Arinya replied, "When unnatural forces disturb the aether, the sky shifts. Clouds bleed color. Wind reverses. Animals flee. It's a harbinger of dark power."

Doran blinked. "You named that kind of weather?"

Kael stood. "We leave before dusk."

The trio packed quickly. Doran muttered constantly under his breath, most of it colorful. Kael stayed quiet, but his mind was racing. He hadn't told them everything. The vision… there was more. A whisper at the end. Not a word, just a feeling. A memory he couldn't place.
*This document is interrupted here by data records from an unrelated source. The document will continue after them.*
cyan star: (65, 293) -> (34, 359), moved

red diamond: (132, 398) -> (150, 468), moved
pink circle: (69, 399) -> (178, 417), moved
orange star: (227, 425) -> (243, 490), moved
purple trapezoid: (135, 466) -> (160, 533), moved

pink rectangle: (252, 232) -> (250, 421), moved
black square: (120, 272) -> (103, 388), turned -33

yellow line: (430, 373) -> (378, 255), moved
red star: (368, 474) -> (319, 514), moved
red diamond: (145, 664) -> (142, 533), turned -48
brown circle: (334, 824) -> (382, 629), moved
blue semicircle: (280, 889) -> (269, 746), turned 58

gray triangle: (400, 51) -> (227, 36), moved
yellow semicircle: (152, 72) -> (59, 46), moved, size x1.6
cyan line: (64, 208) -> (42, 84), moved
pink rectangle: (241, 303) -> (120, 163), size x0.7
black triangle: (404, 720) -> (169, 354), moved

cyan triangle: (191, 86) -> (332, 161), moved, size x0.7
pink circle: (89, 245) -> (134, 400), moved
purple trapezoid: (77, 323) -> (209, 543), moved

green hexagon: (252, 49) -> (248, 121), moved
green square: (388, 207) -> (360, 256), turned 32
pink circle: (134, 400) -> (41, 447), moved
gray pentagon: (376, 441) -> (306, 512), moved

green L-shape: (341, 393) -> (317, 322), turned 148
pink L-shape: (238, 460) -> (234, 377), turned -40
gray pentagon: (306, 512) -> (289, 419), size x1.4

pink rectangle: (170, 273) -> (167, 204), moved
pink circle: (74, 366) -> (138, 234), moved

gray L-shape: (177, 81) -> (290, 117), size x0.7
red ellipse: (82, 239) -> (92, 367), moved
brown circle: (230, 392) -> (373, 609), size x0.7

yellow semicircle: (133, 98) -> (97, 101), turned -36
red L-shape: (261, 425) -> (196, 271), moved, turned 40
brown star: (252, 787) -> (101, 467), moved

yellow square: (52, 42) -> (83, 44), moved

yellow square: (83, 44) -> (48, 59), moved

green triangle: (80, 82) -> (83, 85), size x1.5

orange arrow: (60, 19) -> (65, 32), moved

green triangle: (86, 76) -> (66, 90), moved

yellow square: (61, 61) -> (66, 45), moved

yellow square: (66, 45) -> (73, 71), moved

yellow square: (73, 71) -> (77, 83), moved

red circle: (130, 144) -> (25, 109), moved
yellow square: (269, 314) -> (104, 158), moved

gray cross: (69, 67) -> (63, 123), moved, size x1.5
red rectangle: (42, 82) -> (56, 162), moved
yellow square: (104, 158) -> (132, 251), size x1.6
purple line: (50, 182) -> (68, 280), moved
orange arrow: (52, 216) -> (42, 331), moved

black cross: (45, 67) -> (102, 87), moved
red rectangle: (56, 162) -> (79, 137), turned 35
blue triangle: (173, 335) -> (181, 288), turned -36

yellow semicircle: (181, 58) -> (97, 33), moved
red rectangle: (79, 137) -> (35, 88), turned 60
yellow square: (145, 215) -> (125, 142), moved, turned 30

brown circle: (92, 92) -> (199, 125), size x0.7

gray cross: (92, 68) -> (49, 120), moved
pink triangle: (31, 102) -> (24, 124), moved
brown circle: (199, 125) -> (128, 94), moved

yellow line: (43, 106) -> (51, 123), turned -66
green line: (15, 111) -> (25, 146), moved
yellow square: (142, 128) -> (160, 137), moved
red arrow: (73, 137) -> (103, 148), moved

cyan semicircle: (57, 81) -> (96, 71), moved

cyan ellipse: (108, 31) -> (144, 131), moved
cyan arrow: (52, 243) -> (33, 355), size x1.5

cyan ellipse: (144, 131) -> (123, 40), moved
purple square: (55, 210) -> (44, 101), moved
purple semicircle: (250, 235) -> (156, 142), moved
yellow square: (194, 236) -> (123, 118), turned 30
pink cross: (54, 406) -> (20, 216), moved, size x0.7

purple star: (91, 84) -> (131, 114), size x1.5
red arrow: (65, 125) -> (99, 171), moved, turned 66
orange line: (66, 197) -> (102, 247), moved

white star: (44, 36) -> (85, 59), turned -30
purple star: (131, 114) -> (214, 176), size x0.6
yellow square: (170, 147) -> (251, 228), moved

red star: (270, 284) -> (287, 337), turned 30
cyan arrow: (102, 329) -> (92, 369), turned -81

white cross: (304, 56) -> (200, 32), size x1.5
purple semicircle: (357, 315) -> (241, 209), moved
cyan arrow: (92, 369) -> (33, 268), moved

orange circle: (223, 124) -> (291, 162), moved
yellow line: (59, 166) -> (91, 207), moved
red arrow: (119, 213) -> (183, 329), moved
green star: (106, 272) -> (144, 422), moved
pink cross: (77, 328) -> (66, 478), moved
They marched for hours under the thickening canopy of the forest. When the sun began to fall, the trees darkened, casting jagged shadows like fangs along the path.

Arinya walked beside Kael. Her steps were silent, but her thoughts loud enough to carry between them.

"I overheard one of the scouts," she said after a long pause. "He said I was beautiful."

Kael tilted his head toward her. "He's not wrong."

She blinked. "You haven't seen me."

"I heard you speak," he said. "That was enough."

She smiled despite herself. "You're awfully confident for someone who threatened to feed our companion to flaming assassins."

"I only threaten people I like."

"Great," Doran muttered from behind. "I'm Kael's favorite person in the world. So honored."

They came to a stop near the cliff's edge, where the path narrowed and the wind howled strangely. Arinya stepped forward, reaching for her spell pouch. Doran began setting up the bait, sighing loudly with every motion. Kael stood quietly, blind eyes scanning the wind, as though he could see something they couldn't.

Far away, across wind-warped fields and hollowed hills, a figure in a cracked mask stood beside a roaring fire. He clutched a blackened staff and stared into the flame, unblinking.

"The flame returns," he whispered. "And the ash will remember."